**TASK DESCRIPTION**
Set down exactly, from the records below, the line with "букинистические" through the line with "Temperatur überschritten wird.", and nothing else.

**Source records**
___

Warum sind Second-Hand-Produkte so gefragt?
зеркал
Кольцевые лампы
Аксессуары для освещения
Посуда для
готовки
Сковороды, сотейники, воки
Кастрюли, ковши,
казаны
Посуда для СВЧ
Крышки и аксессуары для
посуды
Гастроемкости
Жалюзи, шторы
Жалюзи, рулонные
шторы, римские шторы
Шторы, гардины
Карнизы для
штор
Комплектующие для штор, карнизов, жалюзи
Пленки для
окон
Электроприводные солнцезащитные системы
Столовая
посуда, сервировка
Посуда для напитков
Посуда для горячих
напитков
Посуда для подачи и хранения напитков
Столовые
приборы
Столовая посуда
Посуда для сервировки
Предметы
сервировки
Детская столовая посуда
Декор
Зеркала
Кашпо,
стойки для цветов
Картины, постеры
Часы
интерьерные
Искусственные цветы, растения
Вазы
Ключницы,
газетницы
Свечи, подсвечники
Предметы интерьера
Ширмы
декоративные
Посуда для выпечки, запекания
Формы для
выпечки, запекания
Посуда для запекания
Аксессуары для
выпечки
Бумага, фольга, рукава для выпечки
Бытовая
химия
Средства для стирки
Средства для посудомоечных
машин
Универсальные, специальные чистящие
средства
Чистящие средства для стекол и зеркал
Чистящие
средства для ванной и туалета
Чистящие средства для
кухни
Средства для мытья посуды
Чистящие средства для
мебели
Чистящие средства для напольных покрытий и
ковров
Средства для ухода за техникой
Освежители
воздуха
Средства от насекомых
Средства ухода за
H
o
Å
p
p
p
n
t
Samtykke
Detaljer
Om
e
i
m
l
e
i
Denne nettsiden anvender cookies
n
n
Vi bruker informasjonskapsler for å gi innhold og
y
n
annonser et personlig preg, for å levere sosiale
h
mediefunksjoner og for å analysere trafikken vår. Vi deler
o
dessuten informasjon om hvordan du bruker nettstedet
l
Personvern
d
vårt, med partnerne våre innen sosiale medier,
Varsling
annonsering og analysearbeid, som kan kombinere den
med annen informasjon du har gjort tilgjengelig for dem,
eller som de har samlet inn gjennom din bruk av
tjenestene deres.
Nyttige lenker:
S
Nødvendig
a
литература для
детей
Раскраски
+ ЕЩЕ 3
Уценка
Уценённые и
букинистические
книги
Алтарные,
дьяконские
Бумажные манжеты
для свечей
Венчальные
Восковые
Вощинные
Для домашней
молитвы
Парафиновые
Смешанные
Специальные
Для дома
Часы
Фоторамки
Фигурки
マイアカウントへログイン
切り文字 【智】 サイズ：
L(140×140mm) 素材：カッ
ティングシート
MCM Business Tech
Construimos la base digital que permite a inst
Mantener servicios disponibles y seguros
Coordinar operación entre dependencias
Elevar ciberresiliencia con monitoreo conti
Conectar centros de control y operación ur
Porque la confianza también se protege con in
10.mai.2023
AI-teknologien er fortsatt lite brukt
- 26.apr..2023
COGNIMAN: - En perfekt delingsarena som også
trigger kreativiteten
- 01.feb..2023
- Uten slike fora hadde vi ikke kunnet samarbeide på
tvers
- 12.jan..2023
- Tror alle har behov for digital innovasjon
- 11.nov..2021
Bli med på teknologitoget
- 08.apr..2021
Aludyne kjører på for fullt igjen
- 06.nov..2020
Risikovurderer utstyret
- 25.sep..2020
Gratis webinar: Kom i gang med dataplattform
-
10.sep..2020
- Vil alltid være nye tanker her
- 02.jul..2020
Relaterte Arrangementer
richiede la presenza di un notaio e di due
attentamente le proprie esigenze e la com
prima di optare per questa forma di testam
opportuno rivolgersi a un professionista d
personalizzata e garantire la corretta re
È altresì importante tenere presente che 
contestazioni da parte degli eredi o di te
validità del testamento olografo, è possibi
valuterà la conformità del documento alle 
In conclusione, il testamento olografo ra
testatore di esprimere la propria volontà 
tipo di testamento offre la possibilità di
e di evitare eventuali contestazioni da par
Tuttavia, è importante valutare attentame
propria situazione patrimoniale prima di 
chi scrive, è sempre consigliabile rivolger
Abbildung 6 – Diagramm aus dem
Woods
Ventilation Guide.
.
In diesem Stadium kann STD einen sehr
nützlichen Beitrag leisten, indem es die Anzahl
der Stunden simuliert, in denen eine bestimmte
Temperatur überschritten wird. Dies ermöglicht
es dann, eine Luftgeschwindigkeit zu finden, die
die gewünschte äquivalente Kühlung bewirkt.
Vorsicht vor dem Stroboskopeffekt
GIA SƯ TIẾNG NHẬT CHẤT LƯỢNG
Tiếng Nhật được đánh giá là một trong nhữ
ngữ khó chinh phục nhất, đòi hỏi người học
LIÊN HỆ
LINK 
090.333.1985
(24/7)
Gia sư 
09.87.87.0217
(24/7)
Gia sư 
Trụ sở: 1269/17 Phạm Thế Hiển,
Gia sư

___

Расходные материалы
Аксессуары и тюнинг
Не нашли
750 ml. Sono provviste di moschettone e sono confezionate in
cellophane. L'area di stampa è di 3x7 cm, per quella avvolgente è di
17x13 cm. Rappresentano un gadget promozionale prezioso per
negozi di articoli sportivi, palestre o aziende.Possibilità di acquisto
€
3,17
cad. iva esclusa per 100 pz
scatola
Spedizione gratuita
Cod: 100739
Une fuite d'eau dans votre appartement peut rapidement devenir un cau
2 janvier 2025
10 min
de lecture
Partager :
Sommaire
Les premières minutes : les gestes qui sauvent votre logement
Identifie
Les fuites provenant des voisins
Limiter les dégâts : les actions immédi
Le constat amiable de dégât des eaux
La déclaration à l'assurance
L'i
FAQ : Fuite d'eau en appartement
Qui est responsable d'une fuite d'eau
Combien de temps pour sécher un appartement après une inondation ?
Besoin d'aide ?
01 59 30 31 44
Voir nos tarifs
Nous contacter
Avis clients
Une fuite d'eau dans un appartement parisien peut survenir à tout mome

___

**SOLUTION FOR THIS EXERCISE**
букинистические
книги
Алтарные,
дьяконские
Бумажные манжеты
для свечей
Венчальные
Восковые
Вощинные
Для домашней
молитвы
Парафиновые
Смешанные
Специальные
Для дома
Часы
Фоторамки
Фигурки
マイアカウントへログイン
切り文字 【智】 サイズ：
L(140×140mm) 素材：カッ
ティングシート
MCM Business Tech
Construimos la base digital que permite a inst
Mantener servicios disponibles y seguros
Coordinar operación entre dependencias
Elevar ciberresiliencia con monitoreo conti
Conectar centros de control y operación ur
Porque la confianza también se protege con in
10.mai.2023
AI-teknologien er fortsatt lite brukt
- 26.apr..2023
COGNIMAN: - En perfekt delingsarena som også
trigger kreativiteten
- 01.feb..2023
- Uten slike fora hadde vi ikke kunnet samarbeide på
tvers
- 12.jan..2023
- Tror alle har behov for digital innovasjon
- 11.nov..2021
Bli med på teknologitoget
- 08.apr..2021
Aludyne kjører på for fullt igjen
- 06.nov..2020
Risikovurderer utstyret
- 25.sep..2020
Gratis webinar: Kom i gang med dataplattform
-
10.sep..2020
- Vil alltid være nye tanker her
- 02.jul..2020
Relaterte Arrangementer
richiede la presenza di un notaio e di due
attentamente le proprie esigenze e la com
prima di optare per questa forma di testam
opportuno rivolgersi a un professionista d
personalizzata e garantire la corretta re
È altresì importante tenere presente che 
contestazioni da parte degli eredi o di te
validità del testamento olografo, è possibi
valuterà la conformità del documento alle 
In conclusione, il testamento olografo ra
testatore di esprimere la propria volontà 
tipo di testamento offre la possibilità di
e di evitare eventuali contestazioni da par
Tuttavia, è importante valutare attentame
propria situazione patrimoniale prima di 
chi scrive, è sempre consigliabile rivolger
Abbildung 6 – Diagramm aus dem
Woods
Ventilation Guide.
.
In diesem Stadium kann STD einen sehr
nützlichen Beitrag leisten, indem es die Anzahl
der Stunden simuliert, in denen eine bestimmte
Temperatur überschritten wird. Dies ermöglicht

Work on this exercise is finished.